Specially protected natural areas of the region occupy 1275.9 hectares, which is 1.3% of the total area of the region. On this territory are located natural monuments of regional significance: "Gran-Tau", "Habitat of Marshall's crested", "Petrov ugol", "Staritsa Sviyagi" and the rivers Sviyaga and Ulema. These regions provide a sanctuary for endangered animals listed in the Red Book of Tatarstan.

== Social services and culture ==
Education in the district is provided by 22 secondary schools, an agricultural college, 37 preschool children's institutions, two children and youth sports schools, a children's art school with two branches, a Selet children's creativity center and a Sviyaga children's health center. The district's sports infrastructure is represented by 97 sports facilities, including an ice rink, universal sports grounds, gyms, shooting ranges, hockey rinks, football fields and more. In the field of culture, there is the district House of Culture as well as 25 rural houses of culture and 35 clubs, 29 libraries, four museums, the Mikrodisk folk film studio and the Yoldyzlar folk theater. Moreover, 51 mosques have opened in the district. Since 1932, the regional newspaper "Yoldyz" ("Star") has been published in Tatar and Russian. In 2008, the local TV company "Apas Heberlere" was opened.

=== Cultural monuments===

- Memorial in honor of the 40th anniversary of Victory in the Great Patriotic War, opened in 1985 in Apastovo (sculptor – V.M. Vasiliev).
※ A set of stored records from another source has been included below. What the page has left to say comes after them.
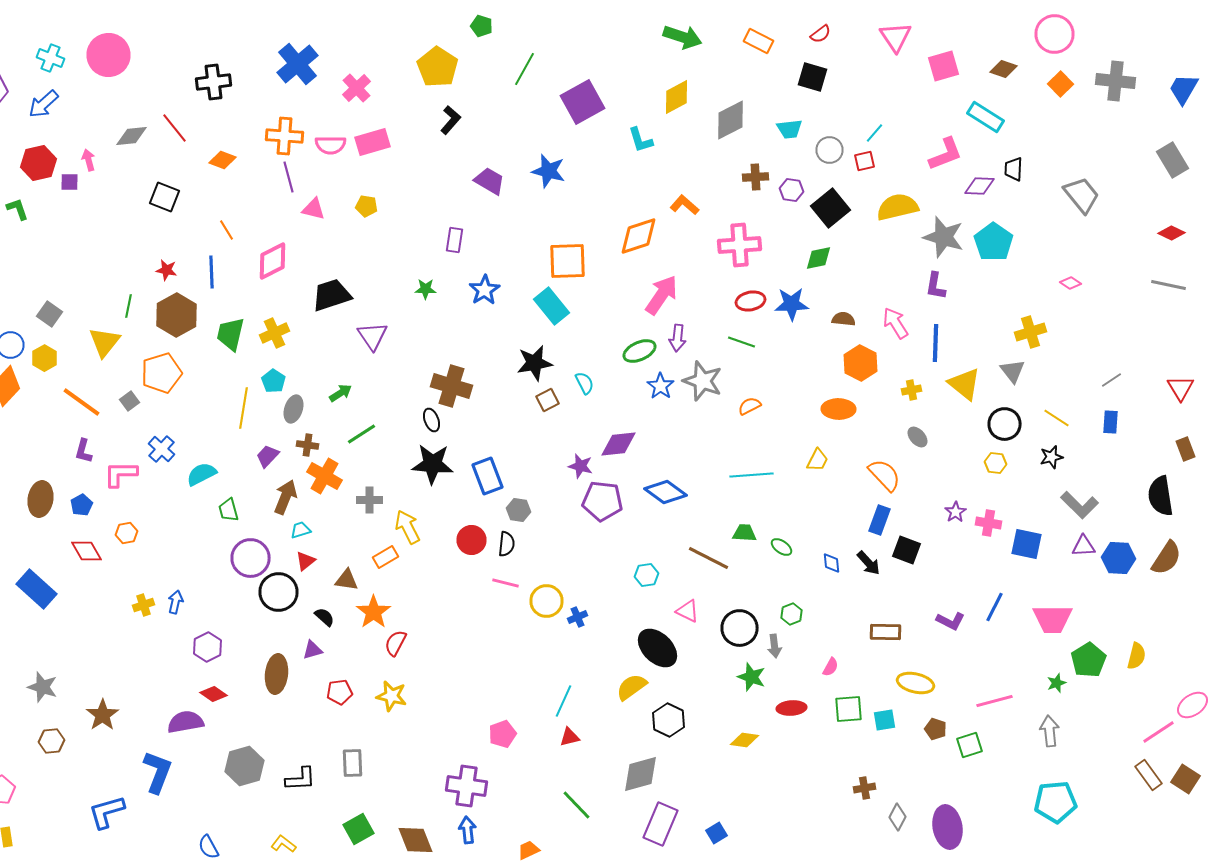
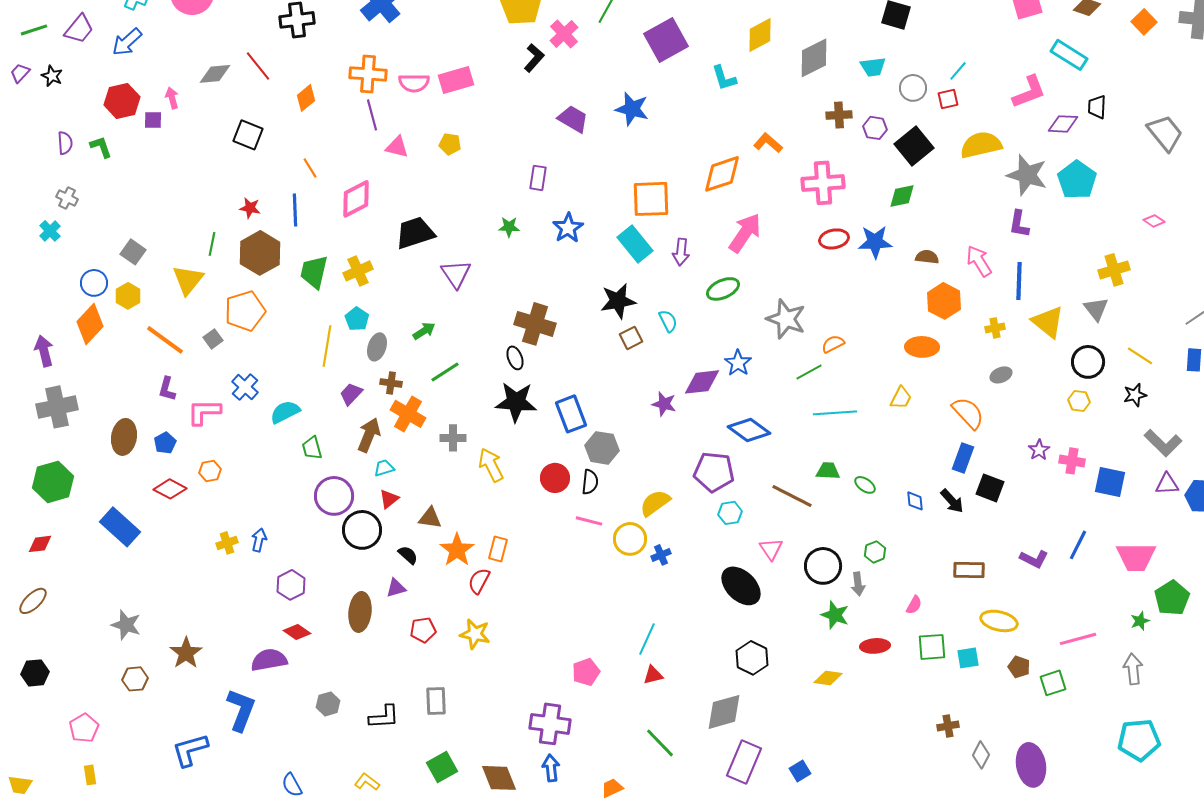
pink cross: (356, 88) -> (564, 34), moved
orange diamond: (222, 160) -> (306, 98), turned -60
purple arrow: (678, 338) -> (681, 252), moved
green line: (742, 342) -> (809, 372), moved, turned -48
blue star: (660, 386) -> (738, 363), moved
gray ellipse: (918, 437) -> (1001, 375), turned -70
purple pentagon: (602, 501) -> (714, 472), moved
gray hexagon: (518, 510) -> (602, 448), size x1.4
red diamond: (86, 551) -> (170, 489), turned -32
orange rectangle: (386, 557) -> (498, 549), moved, turned -45
pink triangle: (688, 611) -> (771, 549), turned 30
yellow semicircle: (632, 687) -> (655, 503), moved
gray hexagon: (244, 766) -> (328, 704), size x0.6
In 2010, in honor of the 65th anniversary of Victory, a complex "Alley of Heroes" was erected on the territory of the memorial (the author is the former head of the Apastovsky district, Rashid Zagidullin), incorporating the names of more than 11,000 local residents who participated in the war.
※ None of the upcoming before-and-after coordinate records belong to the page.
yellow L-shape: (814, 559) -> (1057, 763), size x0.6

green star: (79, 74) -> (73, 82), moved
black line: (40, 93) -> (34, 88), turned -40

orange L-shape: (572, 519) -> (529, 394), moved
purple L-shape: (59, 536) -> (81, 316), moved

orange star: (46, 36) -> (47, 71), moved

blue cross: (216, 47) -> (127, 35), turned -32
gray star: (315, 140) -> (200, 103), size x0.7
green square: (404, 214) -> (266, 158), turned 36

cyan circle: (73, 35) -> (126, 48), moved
- The Monument to the "Woman-Mother", opened in 2000 in Apastovo (author – F. Faskhetdinov), in 2007 the names of women who made a worthy contribution to the development of the region and the republic were additionally added here.

- Busts to singer and composer Sara Sadíqova, People's Poet Shaukat Galiev, Counter admiral Ivan Zolin, People's Artist of the TASSR and RSFSR Fakhri Nasretdinov, Chairman of the Supreme Court of the RSFSR Alexander Orlov were all installed in Apastovo in 2015-2016.